Below are records to write out exactly; drop the pictures when you do.
[Start of section]
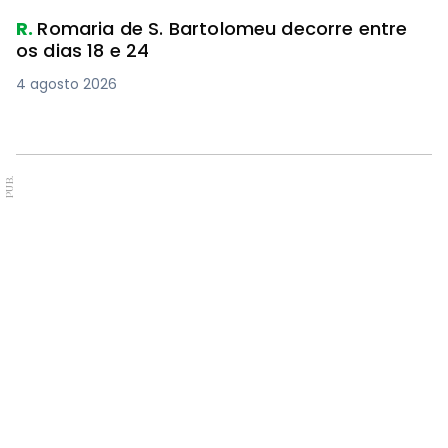
R.
Romaria de S. Bartolomeu decorre entre
os dias 18 e 24
4 agosto 2026
PUB.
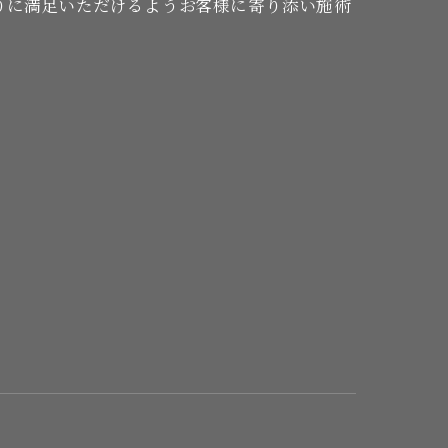
りに満足いただけるようお客様に寄り添い施術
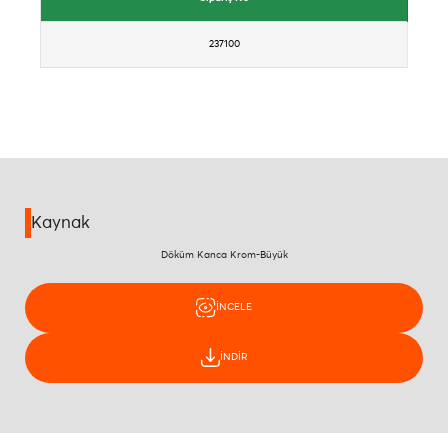
237100
Kaynak
Döküm Kanca Krom-Büyük
İNCELE
İNDİR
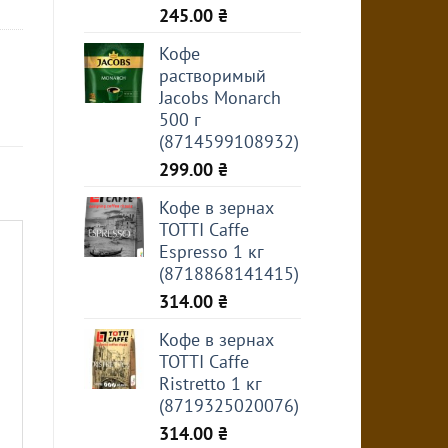
245.00
₴
Кофе
растворимый
Jacobs Monarch
500 г
(8714599108932)
299.00
₴
Кофе в зернах
TOTTI Caffe
Espresso 1 кг
(8718868141415)
314.00
₴
Кофе в зернах
TOTTI Caffe
Ristretto 1 кг
(8719325020076)
314.00
₴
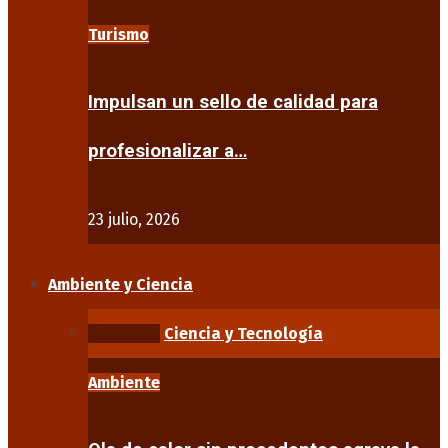
Turismo
Impulsan un sello de calidad para
profesionalizar a…
23 julio, 2026
Ambiente y Ciencia
Ambiente
Ciencia y Tecnología
Ambiente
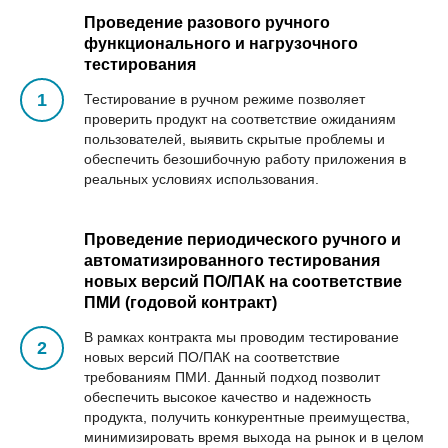
Ы
Проведение разового ручного
функционального и нагрузочного
тестирования
Тестирование в ручном режиме позволяет
проверить продукт на соответствие ожиданиям
пользователей, выявить скрытые проблемы и
обеспечить безошибочную работу приложения в
реальных условиях использования.
Проведение периодического ручного и
автоматизированного тестирования
новых версий ПО/ПАК на соответствие
ПМИ (годовой контракт)
В рамках контракта мы проводим тестирование
новых версий ПО/ПАК на соответствие
требованиям ПМИ. Данный подход позволит
обеспечить высокое качество и надежность
продукта, получить конкурентные преимущества,
минимизировать время выхода на рынок и в целом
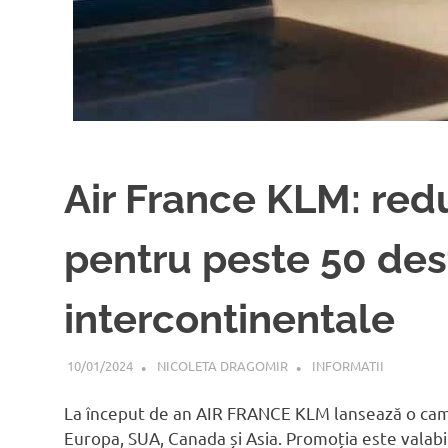
Air France KLM: red
pentru peste 50 dest
intercontinentale
10/01/2024
NICOLETA DRAGOMIR
INFORMATII
La început de an AIR FRANCE KLM lansează o cam
Europa, SUA, Canada și Asia. Promoția este valabi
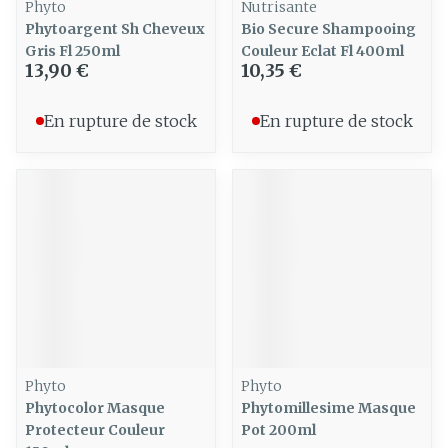
Phyto
Nutrisante
Phytoargent Sh Cheveux
Bio Secure Shampooing
Gris Fl 250ml
Couleur Eclat Fl 400ml
13,90 €
10,35 €
En rupture de stock
En rupture de stock
Phyto
Phyto
Phytocolor Masque
Phytomillesime Masque
Protecteur Couleur
Pot 200ml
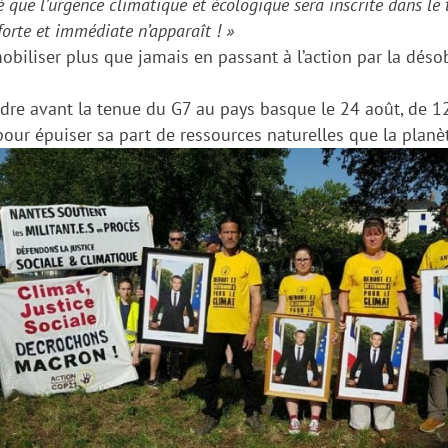
que l’urgence climatique et écologique sera inscrite dans le te
forte et immédiate n’apparaît !
»
mobiliser
plus que jamais
en passant à l’action par la déso
ndre avant la tenue du G7 au pays basque le 24 août, de 12
 pour
épuiser
sa part de
ressources naturelles que
la planè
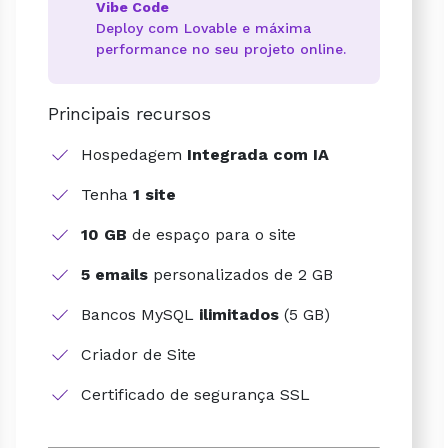
Vibe Code
Deploy com Lovable e máxima
performance no seu projeto online.
Principais recursos
Hospedagem
Integrada com IA
Tenha
1 site
10 GB
de espaço para o site
5 emails
personalizados de 2 GB
Bancos MySQL
ilimitados
(5 GB)
Criador de Site
Certificado de segurança SSL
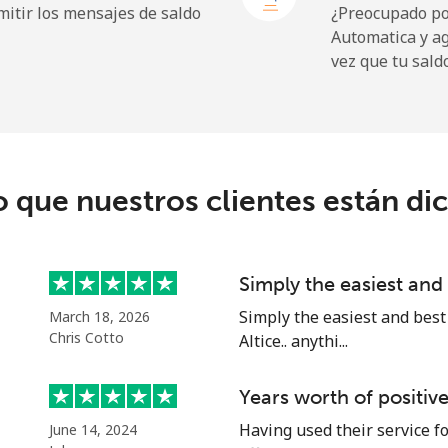
itir los mensajes de saldo
¿Preocupado por
Automatica y a
vez que tu sald
⁦9.5¢⁩
52 min por ⁦$5⁩
⁦24.9¢⁩
20 min por ⁦$5⁩
o que nuestros clientes están di
⁦6.5¢⁩
76 min por ⁦$5⁩
Simply the easiest an
⁦17.5¢⁩
28 min por ⁦$5⁩
Simply the easiest and best
March 18, 2026
Chris Cotto
Altice.. anythi...
Years worth of positiv
⁦16.9¢⁩
29 min por ⁦$5⁩
Having used their service fo
June 14, 2024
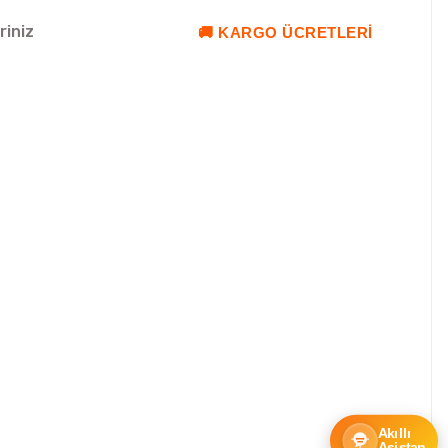
riniz
🚚 KARGO ÜCRETLERI
Akıllı
Asistan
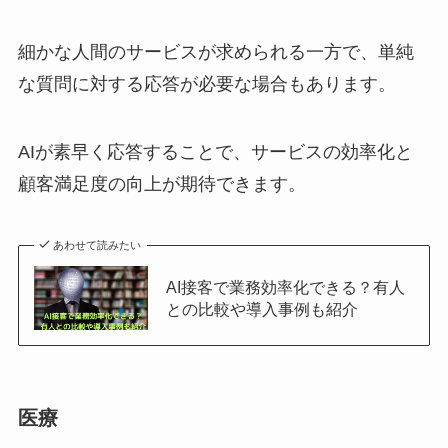
細かな人間のサービスが求められる一方で、単純
な質問に対する応答が必要な場合もあります。
AIが素早く応答することで、サービスの効率化と
顧客満足度の向上が期待できます。
あわせて読みたい
AI接客で業務効率化できる？有人
との比較や導入事例も紹介
医療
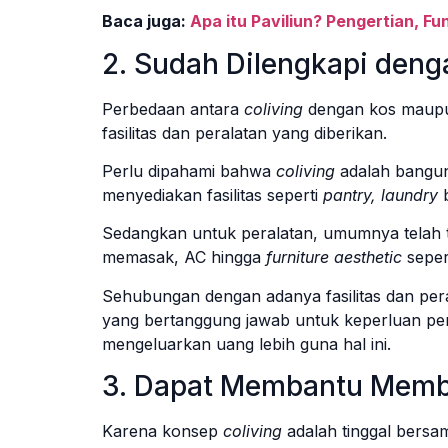
Baca juga:
Apa itu Paviliun? Pengertian, F
2. Sudah Dilengkapi deng
Perbedaan antara
coliving
dengan kos maupu
fasilitas dan peralatan yang diberikan.
Perlu dipahami bahwa
coliving
adalah bangun
menyediakan fasilitas seperti
pantry, laundry
Sedangkan untuk peralatan, umumnya telah 
memasak, AC hingga
furniture aesthetic
seper
Sehubungan dengan adanya fasilitas dan pera
yang bertanggung jawab untuk keperluan pe
mengeluarkan uang lebih guna hal ini.
3. Dapat Membantu Memb
Karena konsep
coliving
adalah tinggal bers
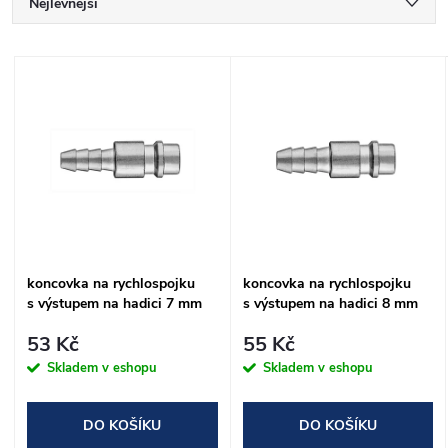
Ř
Nejlevnější
a
Nejdražší
V
Nejprodávanější
z
ý
Abecedně
e
p
n
i
í
s
koncovka na rychlospojku
koncovka na rychlospojku
p
s výstupem na hadici 7 mm
s výstupem na hadici 8 mm
p
NEO tools
NEO tools
r
53 Kč
55 Kč
r
Skladem v eshopu
Skladem v eshopu
o
o
DO KOŠÍKU
DO KOŠÍKU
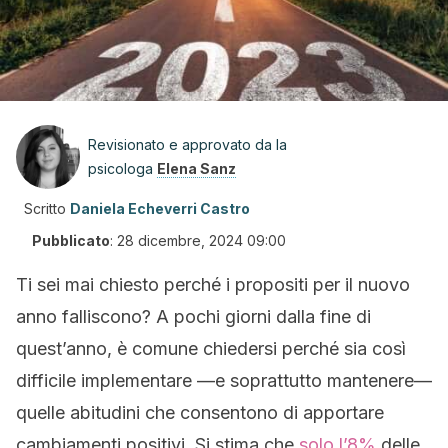
Revisionato e approvato da la
psicologa
Elena Sanz
Scritto
Daniela Echeverri Castro
Pubblicato
:
28 dicembre, 2024 09:00
Ti sei mai chiesto perché i propositi per il nuovo
anno falliscono? A pochi giorni dalla fine di
quest’anno, è comune chiedersi perché sia così
difficile implementare —e soprattutto mantenere—
quelle abitudini che consentono di apportare
cambiamenti positivi. Si stima che
solo l’8%
delle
[End of section]
- [WRITTEN ANSWER]:
R.
Romaria de S. Bartolomeu decorre entre
os dias 18 e 24
4 agosto 2026
PUB.
りに満足いただけるようお客様に寄り添い施術
237100
Kaynak
Döküm Kanca Krom-Büyük
İNCELE
İNDİR
245.00
₴
Кофе
растворимый
Jacobs Monarch
500 г
(8714599108932)
299.00
₴
Кофе в зернах
TOTTI Caffe
Espresso 1 кг
(8718868141415)
314.00
₴
Кофе в зернах
TOTTI Caffe
Ristretto 1 кг
(8719325020076)
314.00
₴
Turismo
Impulsan un sello de calidad para
profesionalizar a…
23 julio, 2026
Ambiente y Ciencia
Ambiente
Ciencia y Tecnología
Ambiente
Ы
Проведение разового ручного
функционального и нагрузочного
тестирования
Тестирование в ручном режиме позволяет
проверить продукт на соответствие ожиданиям
пользователей, выявить скрытые проблемы и
обеспечить безошибочную работу приложения в
реальных условиях использования.
Проведение периодического ручного и
автоматизированного тестирования
новых версий ПО/ПАК на соответствие
ПМИ (годовой контракт)
В рамках контракта мы проводим тестирование
новых версий ПО/ПАК на соответствие
требованиям ПМИ. Данный подход позволит
обеспечить высокое качество и надежность
продукта, получить конкурентные преимущества,
минимизировать время выхода на рынок и в целом
Air France KLM: red
pentru peste 50 dest
intercontinentale
10/01/2024
NICOLETA DRAGOMIR
INFORMATII
La început de an AIR FRANCE KLM lansează o cam
Europa, SUA, Canada și Asia. Promoția este valabi
Phyto
Nutrisante
Phytoargent Sh Cheveux
Bio Secure Shampooing
Gris Fl 250ml
Couleur Eclat Fl 400ml
13,90 €
10,35 €
En rupture de stock
En rupture de stock
Phyto
Phyto
Phytocolor Masque
Phytomillesime Masque
Protecteur Couleur
Pot 200ml
que l’urgence climatique et écologique sera inscrite dans le te
forte et immédiate n’apparaît !
»
mobiliser
plus que jamais
en passant à l’action par la déso
ndre avant la tenue du G7 au pays basque le 24 août, de 12
 pour
épuiser
sa part de
ressources naturelles que
la planè
Vibe Code
Deploy com Lovable e máxima
performance no seu projeto online.
Principais recursos
Hospedagem
Integrada com IA
Tenha
1 site
10 GB
de espaço para o site
5 emails
personalizados de 2 GB
Bancos MySQL
ilimitados
(5 GB)
Criador de Site
Certificado de segurança SSL
itir los mensajes de saldo
¿Preocupado por
Automatica y a
vez que tu sald
⁦9.5¢⁩
52 min por ⁦$5⁩
⁦24.9¢⁩
20 min por ⁦$5⁩
o que nuestros clientes están di
⁦6.5¢⁩
76 min por ⁦$5⁩
Simply the easiest an
⁦17.5¢⁩
28 min por ⁦$5⁩
Simply the easiest and best
March 18, 2026
Chris Cotto
Altice.. anythi...
Years worth of positiv
⁦16.9¢⁩
29 min por ⁦$5⁩
Having used their service fo
June 14, 2024
riniz
🚚 KARGO ÜCRETLERI
Akıllı
Asistan
細かな人間のサービスが求められる一方で、単純
な質問に対する応答が必要な場合もあります。
AIが素早く応答することで、サービスの効率化と
顧客満足度の向上が期待できます。
あわせて読みたい
AI接客で業務効率化できる？有人
との比較や導入事例も紹介
医療
Baca juga:
Apa itu Paviliun? Pengertian, F
2. Sudah Dilengkapi deng
Perbedaan antara
coliving
dengan kos maupu
fasilitas dan peralatan yang diberikan.
Perlu dipahami bahwa
coliving
adalah bangun
menyediakan fasilitas seperti
pantry, laundry
Sedangkan untuk peralatan, umumnya telah 
memasak, AC hingga
furniture aesthetic
seper
Sehubungan dengan adanya fasilitas dan pera
yang bertanggung jawab untuk keperluan pe
mengeluarkan uang lebih guna hal ini.
3. Dapat Membantu Memb
Karena konsep
coliving
adalah tinggal bers
Ř
Nejlevnější
a
Nejdražší
V
Nejprodávanější
z
ý
Abecedně
e
p
n
i
í
s
koncovka na rychlospojku
koncovka na rychlospojku
p
s výstupem na hadici 7 mm
s výstupem na hadici 8 mm
p
NEO tools
NEO tools
r
53 Kč
55 Kč
r
Skladem v eshopu
Skladem v eshopu
o
o
DO KOŠÍKU
DO KOŠÍKU
Revisionato e approvato da la
psicologa
Elena Sanz
Scritto
Daniela Echeverri Castro
Pubblicato
:
28 dicembre, 2024 09:00
Ti sei mai chiesto perché i propositi per il nuovo
anno falliscono? A pochi giorni dalla fine di
quest’anno, è comune chiedersi perché sia così
difficile implementare —e soprattutto mantenere—
quelle abitudini che consentono di apportare
cambiamenti positivi. Si stima che
solo l’8%
delle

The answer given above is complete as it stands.